As I process my thoughts and emotions in this latest season of Hong Kong life, I felt led to write this poem. It is a blend of my research into the history as well as the implications of what is happening currently in Hong Kong and its people.
It is an attempt at understanding Hong Kong’s history and my heart emotions, wrapped up in a poem. As a Canadian who has been deeply impacted by, and felt the love of, the people of Hong Kong, I grieve their potential losses and pray with them.
*All names changed to protect identities.
Grieving and praying for Hong Kong
A bygone age ruled by Emperors and Empires,
British affection for Chinese tea leaf stirs fires.
The Emperor only accepted silver in return,
Not knowing what future events would turn.
The British traded silver bullion for tea,
Until their silver eroded on the far side of the sea.
By them a cunning opium plan was devised,
Until emperor saw through their disguise.
A war broke out between East and West,
Treaty pieces of land to settle the contest.
A lease of 99 years to the British crown,
When expired, handed over, Union Jack come down.
The people thrived in this small peculiar place,
Made huge profit from trading at a rapid pace.
Making money became the definition of face,
National identity confused, “What is my race?”
And yet a most unique fusion of east and west,
A region that flourished and seemed blessed.
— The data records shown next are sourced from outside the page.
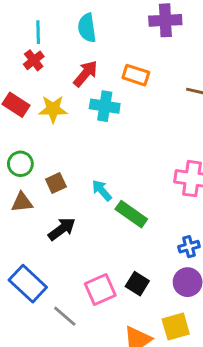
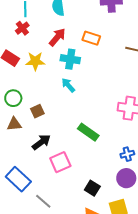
cyan arrow: (102, 190) -> (68, 85), moved
black square: (137, 284) -> (92, 188), moved
pink square: (100, 290) -> (60, 162), moved

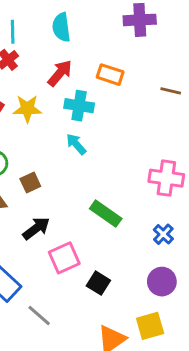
blue cross: (127, 154) -> (163, 234), moved, turned -32
black square: (92, 188) -> (98, 283), moved

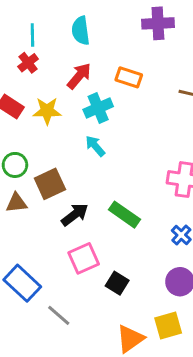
cyan cross: (79, 106) -> (98, 108), turned -32
brown square: (30, 183) -> (50, 184), size x1.5
black arrow: (36, 228) -> (75, 215), moved

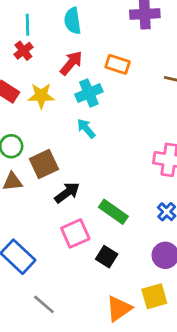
green rectangle: (124, 215) -> (113, 212), moved
gray line: (59, 315) -> (44, 304), moved

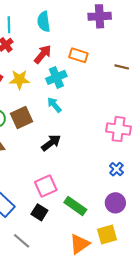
brown square: (44, 164) -> (22, 117), moved
black arrow: (67, 193) -> (51, 143), moved
green rectangle: (113, 212) -> (75, 206), moved
black square: (107, 257) -> (39, 212), moved

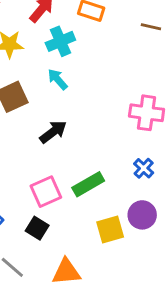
green rectangle: (75, 206) -> (88, 184), moved, turned -65
yellow square: (107, 234) -> (110, 230), moved
orange triangle: (80, 244) -> (66, 272), moved, turned 30

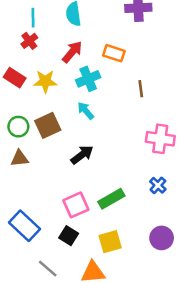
brown line: (151, 27) -> (141, 89), moved, turned 70
purple circle: (142, 215) -> (162, 238), moved
yellow square: (110, 230) -> (110, 242), moved

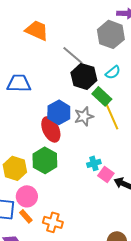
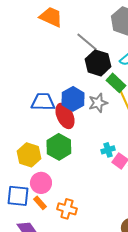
blue trapezoid: (19, 83) -> (43, 102), moved

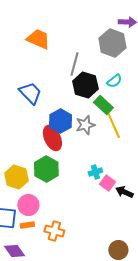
gray line: (87, 42) -> (74, 64), turned 65
blue trapezoid: (43, 102) -> (30, 93), moved, turned 45
orange rectangle: (40, 203) -> (27, 225), turned -56

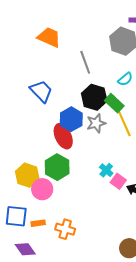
gray line: (74, 64) -> (85, 62), turned -35
black hexagon: (85, 85) -> (94, 97), moved
cyan cross: (95, 172) -> (106, 170), turned -32
pink circle: (28, 205) -> (42, 189), moved

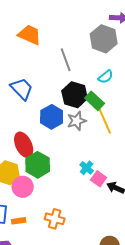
red ellipse: (63, 136) -> (24, 145), moved
orange cross: (65, 229) -> (55, 219), moved

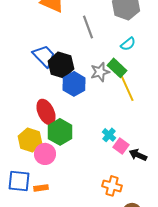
black hexagon: (75, 95) -> (61, 65), moved
gray star: (77, 121) -> (100, 72), moved
orange cross: (55, 219) -> (112, 186), moved

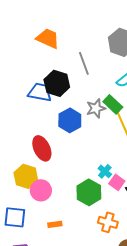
blue trapezoid: (44, 56) -> (40, 92), turned -35
black hexagon: (61, 65) -> (57, 83), moved
green hexagon: (60, 132) -> (89, 192), moved
orange rectangle: (41, 188) -> (55, 224), moved

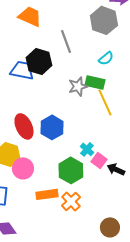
green rectangle: (113, 104) -> (95, 82), turned -30
blue hexagon: (70, 120) -> (52, 127), moved
orange cross: (108, 222) -> (71, 201), moved, turned 30
orange rectangle: (55, 224) -> (47, 194), moved, size x1.5

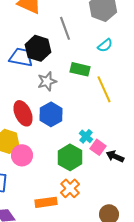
green rectangle: (95, 82) -> (80, 69), moved
gray star: (78, 86) -> (47, 81), moved
orange rectangle: (47, 194) -> (46, 202), moved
A fusion of cultures, cuisine, and trade to stay,
A microcosm to the world, a better way?
In Hong Kong in 1997 I stood in awe of my place,
Workers making preparations for ceremony space.
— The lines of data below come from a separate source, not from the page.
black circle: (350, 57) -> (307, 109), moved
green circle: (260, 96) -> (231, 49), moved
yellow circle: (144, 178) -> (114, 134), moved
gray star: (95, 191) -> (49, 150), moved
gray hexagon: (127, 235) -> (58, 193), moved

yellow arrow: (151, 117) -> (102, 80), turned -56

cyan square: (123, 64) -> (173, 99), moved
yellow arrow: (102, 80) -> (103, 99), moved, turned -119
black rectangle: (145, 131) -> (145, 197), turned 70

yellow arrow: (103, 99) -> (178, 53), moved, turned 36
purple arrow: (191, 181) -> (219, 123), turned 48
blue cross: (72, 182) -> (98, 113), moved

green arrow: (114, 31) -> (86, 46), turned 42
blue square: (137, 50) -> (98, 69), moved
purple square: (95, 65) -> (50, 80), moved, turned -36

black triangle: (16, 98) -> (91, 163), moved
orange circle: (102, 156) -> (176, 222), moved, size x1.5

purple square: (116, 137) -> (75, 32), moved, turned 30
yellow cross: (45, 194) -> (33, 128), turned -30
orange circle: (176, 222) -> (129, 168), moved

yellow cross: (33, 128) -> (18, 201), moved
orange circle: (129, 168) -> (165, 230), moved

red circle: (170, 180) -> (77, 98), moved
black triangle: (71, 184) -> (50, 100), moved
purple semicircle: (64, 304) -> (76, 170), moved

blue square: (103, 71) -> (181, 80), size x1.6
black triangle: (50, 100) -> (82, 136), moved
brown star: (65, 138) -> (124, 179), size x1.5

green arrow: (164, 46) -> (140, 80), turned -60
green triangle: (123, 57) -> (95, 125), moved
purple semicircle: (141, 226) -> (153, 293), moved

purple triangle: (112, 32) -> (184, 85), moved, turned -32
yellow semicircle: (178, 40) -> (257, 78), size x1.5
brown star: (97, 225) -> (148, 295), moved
Emotions of my Hong Kong friends mixed with fears,
Wondering about their quality of life in future years.
Returning to Canada I watched ceremony on TV screen,
With Beijing and Hong Kong friend on the scene.
Emotions within saddened to see Union Jack retire,
Worried to see the Chinese flag rise a new empire.
Fast forward many years, mixed feelings I again feel,
Revisiting implications of that massive transfer deal.
Democracy’s contrast to China’s dictatorship stark,
Holding candles, Tiananmen vigils in Victoria Park.
Reminders that Hong Kong’s freedoms are at stake,
Passionate protest, to the street citizens take.
An epicentre of power and finance brought to a halt,
Crowds of millions seeing and telling dictator fault.
Bodies of conscience and voice daily filling the street,
Hearts united for democracy, for human rights one beat.
Standing for truth in mass numbers is a difficult thing,
It’s messy and risky, a stirring of souls, not a careless fling.
Multiple displays of unity and truth remind the west,
The fragility of what we have, not settling for less.
Tensions in streets mounting despite good intention,
Oh God, how we need your love and intervention.
A government charged peaceful protestors with riot,
By the actions of a few violent they dismiss the lot.
Protestors vilify police who used violent assault,
By lack of restraint they too are blamed with fault.
In the streets I see clashes of freedom and law,
Cold distrust, conflict, and frustration hard to thaw.
The powerful voices of democracy, a future free,
Umbrellas unite to form yellow rivers and sea.
Families are divided on what action to take,
Old gen concerned for current economy’s sake.
Young gen takes a stand for freedom of future days,
Met by batons, shields, and tear gas haze.
People Sing Allelujah, an anthem of praise,
A mediating salve to ease these hard days.
Prayers of God’s people rise to the throne,
Asking God for true peace and justice alone.
Is this cause to humble our lives in the West,
Not taking for granted all we’ve been blessed?
How easy all the human rights we possess,
Can be taken away in a moment’s distress?
While millions of True North took to the streets,
In celebration of NBA champ’s sporting feats,
The citizens of Hong Kong pressed in with song,
Fighting for their quality of life to just carry on.
Oh that the rule of corrupt and greedy empire,
Democratic or Dictatorship both guilty of quagmire.
Would come to an end the world over, my desire.
That Jesus would reign on Jerusalem’s throne,
Uniting East and West, for both worlds he atoned.
Come Lord Jesus, be both our Emperor and King.